Table 2.69 Acute abdomen in the neonatal period

Diagnosis


Findings


Comments


Gastric outlet obstruction


Plain X-ray: “single-bubble” image. When a single bubble is observed, most patients are taken directly to surgery.


Causes: antral or pyloric atresia, congenital peritoneal bands, annular pancreas.


Cardinal symptom: free of bile vomiting.


Pyloric hypertrophy in the neonatal period


Fig. 2.149, p. 234


US: mucosal thickening often with polypoid or lobular appearance (DD with the muscular thickening observed in hypertrophic pyloric stenosis).


After administration of prostaglandin E to infants with ductus-dependent congenital heart disease. The stenosis is produced by central foveolar hyperplasia.


Complete duodenal obstruction


More frequent than gastric obstruction.


Plain radiograph: “double-bubble” image. Rarely require further radiologic investigation.


Causes: duodenal atresia, annular pancreas, and midgut volvulus. Less frequently secondary to duodenal web, Ladd band, or preduodenal portal vein.


Incomplete duodenal obstruction


Plain X-ray: distention of the stomach and duodenum with a diminished air in the small bowel. DD with HPS by US.


UGI series: to differentiate midgut volvulus from a web or stenosis.


US: to rule out extraluminal causes (duplication cyst).


Causes: duodenal stenosis, duodenal web, Ladd bands, midgut volvulus, annular pancreas, preduodenal portal vein, and duplication cyst.


High small bowel obstruction (SBO)


Abdominal X-ray: three or four air bubbles (more than in duodenal atresia and fewer than in ileal atresia).


A UGI series is clearly not indicated.

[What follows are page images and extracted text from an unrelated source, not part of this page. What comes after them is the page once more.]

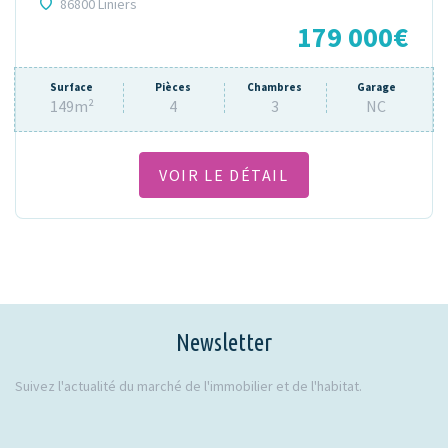
86800 Liniers
179 000€
Surface
Pièces
Chambres
Garage
149m²
4
3
NC
VOIR LE DÉTAIL
Newsletter
Suivez l'actualité du marché de l'immobilier et de l'habitat.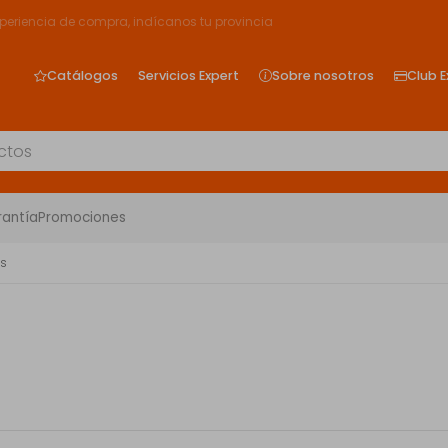
xperiencia de compra, indícanos tu provincia
Catálogos
Servicios Expert
Sobre nosotros
Club E
rantía
Promociones
es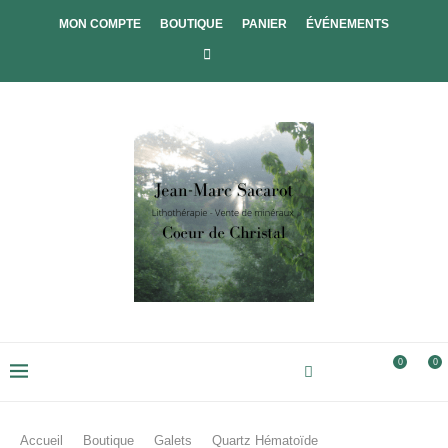
MON COMPTE
BOUTIQUE
PANIER
ÉVÉNEMENTS
0
0
Accueil
Boutique
Galets
Quartz Hématoïde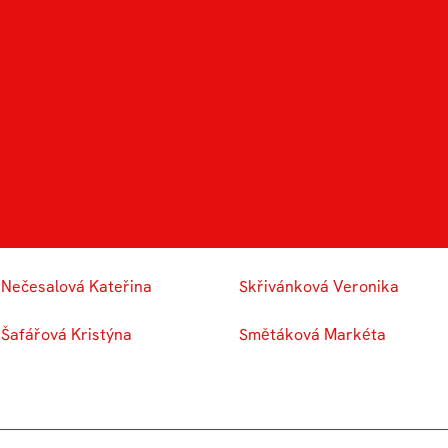
Martinková Eva
Skalová Vendula
Nečesalová Kateřina
Skřivánková Veronika
Šafářová Kristýna
Smětáková Markéta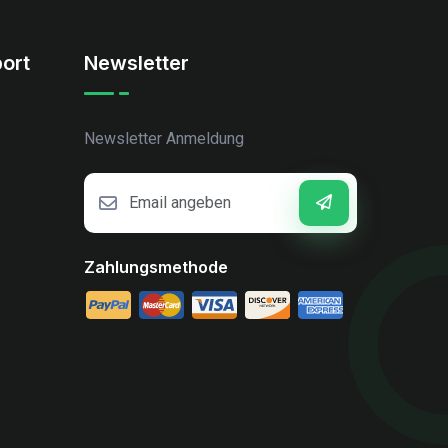
ort
Newsletter
Newsletter Anmeldung
Zahlungsmethode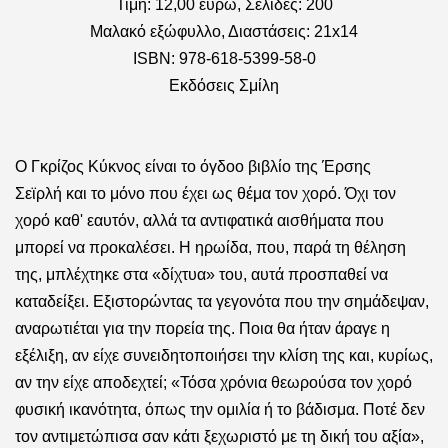
Τιμή: 12,00 ευρώ, Σελίδες: 200
Μαλακό εξώφυλλο, Διαστάσεις: 21x14
ISBN: 978-618-5399-58-0
Εκδόσεις Σμίλη
Ο Γκρίζος Κύκνος είναι το όγδοο βιβλίο της
Έρσης
Σεϊρλή
και το μόνο που έχει ως θέμα τον χορό. Όχι τον
χορό καθ' εαυτόν, αλλά τα αντιφατικά αισθήματα που
μπορεί να προκαλέσει. Η ηρωίδα, που, παρά τη θέληση
της, μπλέχτηκε στα «δίχτυα» του, αυτά προσπαθεί να
καταδείξει. Εξιστορώντας τα γεγονότα που την σημάδεψαν,
αναρωτιέται για την πορεία της. Ποια θα ήταν άραγε η
εξέλιξη, αν είχε συνειδητοποιήσει την κλίση της και, κυρίως,
αν την είχε αποδεχτεί; «Τόσα χρόνια θεωρούσα τον χορό
φυσική ικανότητα, όπως την ομιλία ή το βάδισμα. Ποτέ δεν
τον αντιμετώπισα σαν κάτι ξεχωριστό με τη δική του αξία»,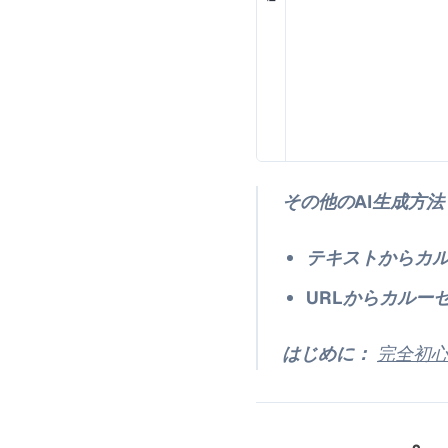
その他のAI生成方法
テキストからカ
URLからカルー
はじめに：
完全初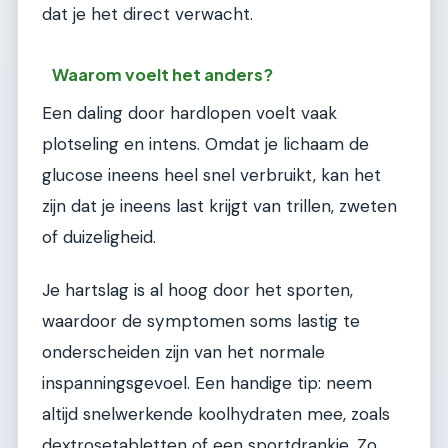
dat je het direct verwacht.
Waarom voelt het anders?
Een daling door hardlopen voelt vaak
plotseling en intens. Omdat je lichaam de
glucose ineens heel snel verbruikt, kan het
zijn dat je ineens last krijgt van trillen, zweten
of duizeligheid.
Je hartslag is al hoog door het sporten,
waardoor de symptomen soms lastig te
onderscheiden zijn van het normale
inspanningsgevoel. Een handige tip: neem
altijd snelwerkende koolhydraten mee, zoals
dextrosetabletten of een sportdrankje. Zo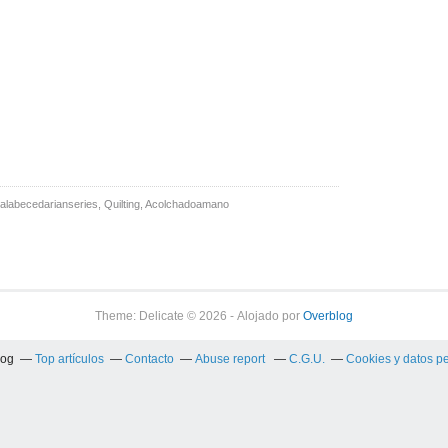
alabecedarianseries
,
Quilting
,
Acolchadoamano
Theme: Delicate © 2026 - Alojado por
Overblog
log
Top artículos
Contacto
Abuse report
C.G.U.
Cookies y datos p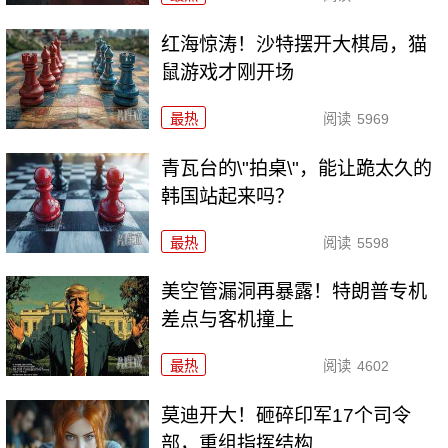
红海惊涛！沙特摆开大棋局，猫
鼠游戏才刚开场
最热
阅读
5969
青瓦台的\"拍桌\"，能让跪太久的
韩国站起来吗？
最热
阅读
5598
美空管漏洞再暴露！特朗普专机
差点与客机撞上
最热
阅读
4602
莫迪开大！砸碎印军17个司令
部，重组指挥结构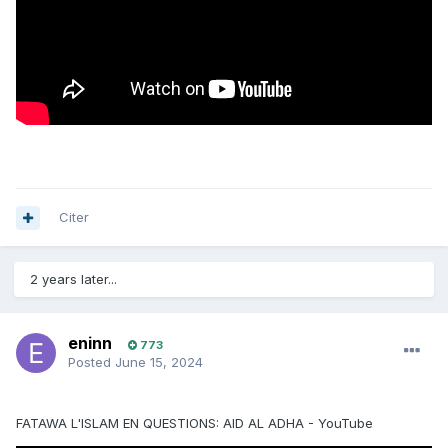
Citer
2 years later...
eninn
773
Posted
June 15, 2024
FATAWA L'ISLAM EN QUESTIONS: AID AL ADHA - YouTube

In cases of doubt, aspiration and insuffiation of air through a nasogastric tube.


US to differentiate multiple dilated loops filled with fluid from ascites in patients with lack of air on the plain radiograph.

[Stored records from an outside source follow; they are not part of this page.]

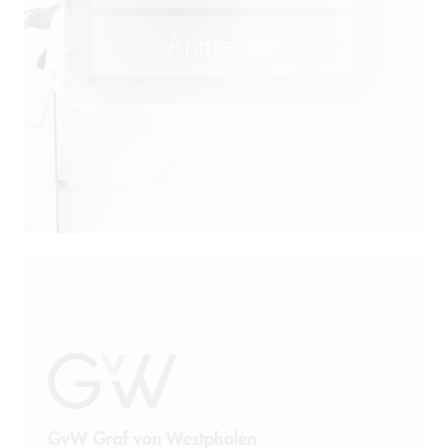
GvW Graf von Westphalen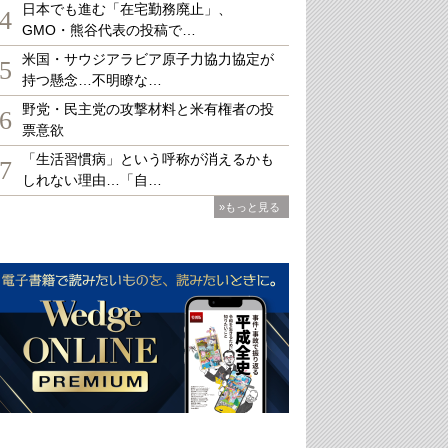
日本でも進む「在宅勤務廃止」、
4
GMO・熊谷代表の投稿で…
米国・サウジアラビア原子力協力協定が
5
持つ懸念…不明瞭な…
野党・民主党の攻撃材料と米有権者の投
6
票意欲
「生活習慣病」という呼称が消えるかも
7
しれない理由…「自…
»もっと見る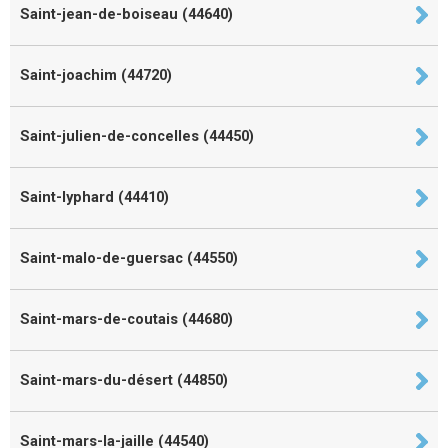
Saint-jean-de-boiseau (44640)
Saint-joachim (44720)
Saint-julien-de-concelles (44450)
Saint-lyphard (44410)
Saint-malo-de-guersac (44550)
Saint-mars-de-coutais (44680)
Saint-mars-du-désert (44850)
Saint-mars-la-jaille (44540)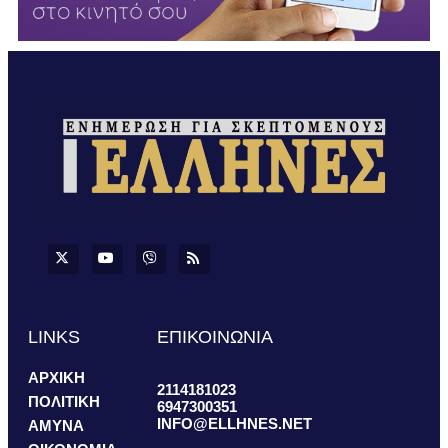
LINKS
ΕΠΙΚΟΙΝΩΝΙΑ
ΑΡΧΙΚΗ
2114181023
ΠΟΛΙΤΙΚΗ
6947300351
INFO@ELLHNES.NET
ΑΜΥΝΑ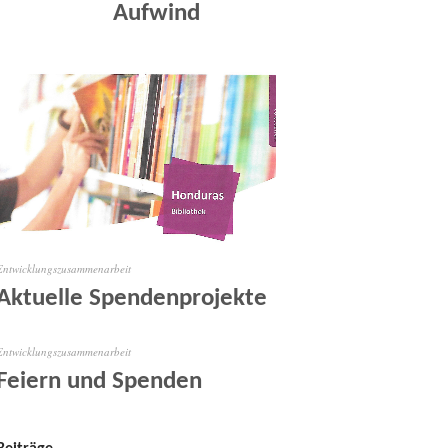
Aufwind
Entwicklungszusammenarbeit
Aktuelle Spendenprojekte
Entwicklungszusammenarbeit
Feiern und Spenden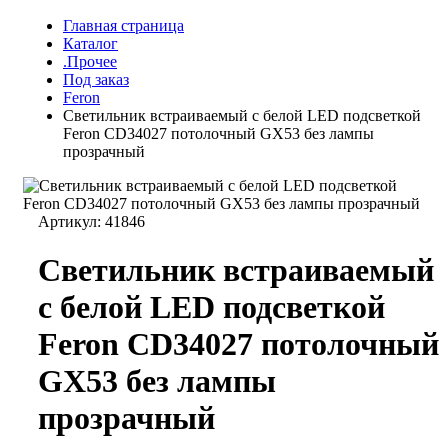
Главная страница
Каталог
.Прочее
Под заказ
Feron
Светильник встраиваемый с белой LED подсветкой
Feron CD34027 потолочный GX53 без лампы
прозрачный
Артикул:
41846
Светильник встраиваемый
с белой LED подсветкой
Feron CD34027 потолочный
GX53 без лампы
прозрачный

Causes: atresia or stenosis of the jejunum or proximal ileum.


Clinically: bilious vomiting (frequently delayed until after the first feeding) and abdominal distention.

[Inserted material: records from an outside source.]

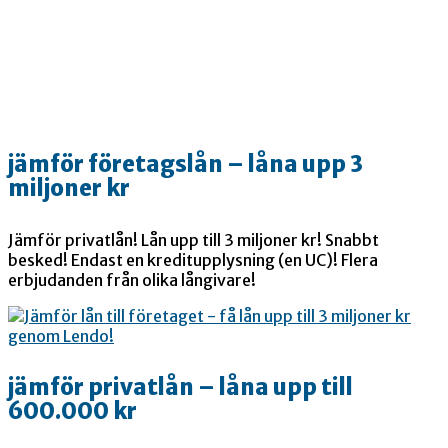
jämför företagslån – låna upp 3
miljoner kr
Jämför privatlån! Lån upp till 3 miljoner kr! Snabbt
besked! Endast en kreditupplysning (en UC)! Flera
erbjudanden från olika långivare!
jämför privatlån – låna upp till
600.000 kr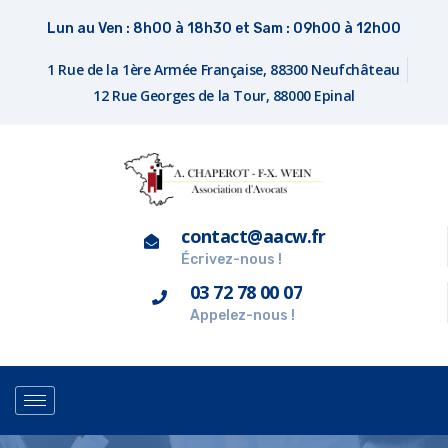
Lun au Ven : 8h00 à 18h30 et Sam : 09h00 à 12h00
1 Rue de la 1ère Armée Française, 88300 Neufchâteau
12 Rue Georges de la Tour, 88000 Epinal
contact@aacw.fr
Écrivez-nous !
03 72 78 00 07
Appelez-nous !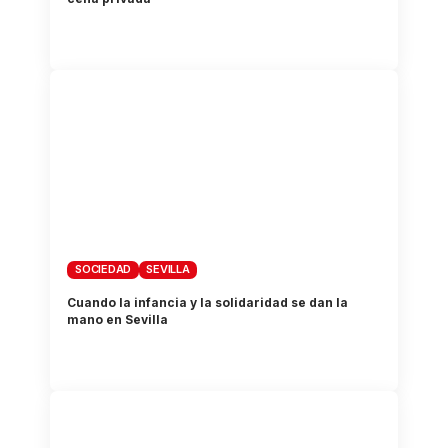
SOCIEDAD
SEVILLA
Cuando la infancia y la solidaridad se dan la
mano en Sevilla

Low intestinal obstruction


Plain X-ray: multiple dilated air-filled bowel loops occupying the entire abdomen.


Contrast enema: the critical DD finding on the contrast enema of a neonate with low obstruction is the presence or absence of a microcolon.


Occurring in the distal ileum or colon.


Symptoms: vomiting, abdominal distention, and failure to pass meconium.


Causes: ileal atresia, meconium ileus, colonic atresia, Hirschsprung disease, and functional immaturity of the colon.


Meconium peritonitis


Plain X-ray: linear or punctate calcifications over the serosal surfaces of the abdominal viscera. Decubitus X-ray to determine the presence of free air with a persistent perforation is essential.


US: especially indicated in the presence of a relatively airless abdomen.


In-utero perforation of the fetal GI tract during the last 6 mo of pregnancy. May occur with meconium ileus but may occur with any type of obstruction and in utero perforation.


Anorectal malformations



Anorectal malformations are almost always evident on physical examination.


Pneumoperitoneum of GI origin


Left lateral decubitus radiograph most reliable.


It is usually the result of a hollow viscus perforation.


In healthy neonates, is usually iatrogenic. Other causes: necrotizing enterocolitis, atresias, meconium ileus, congenital megacolon.


Pneumoperitoneum of pulmonary origin



Air passes to the abdomen through the normal diaphragmatic foramina. There is no perforation of the GI tract in these cases.


Necrotizing enterocolitis


Abdominal X-ray: linear or cystic pneumatosis intestinalis (submucosal or subserosal air).


Portal vein gas: finely branching radiolucencies extending from the porta hepatis to the periphery of the liver. On US: bright, shifting echogenic foci within the portal vein.


Pathophysiology: ischemia, decreased mucus production, diminished immune response of the premature infants.


Massive ascites


US, abdominal radiograph to exclude complications, free air, or calcifications.


In congenital hydrops, urinary tract perforation (e.g., urethral valves), or GI perforation.

Fig. 2.149 Pyloric hyperthropy. A neonate with ductus-dependent congenital heart disease treated with prostaglandin E to keep the ductus open. Axial US scan through the gastric antrum reveals markedly hypertrophic mucosal folds (arrows) with an undulating appearance. The thickness of the muscular layer is normal (arrowheads).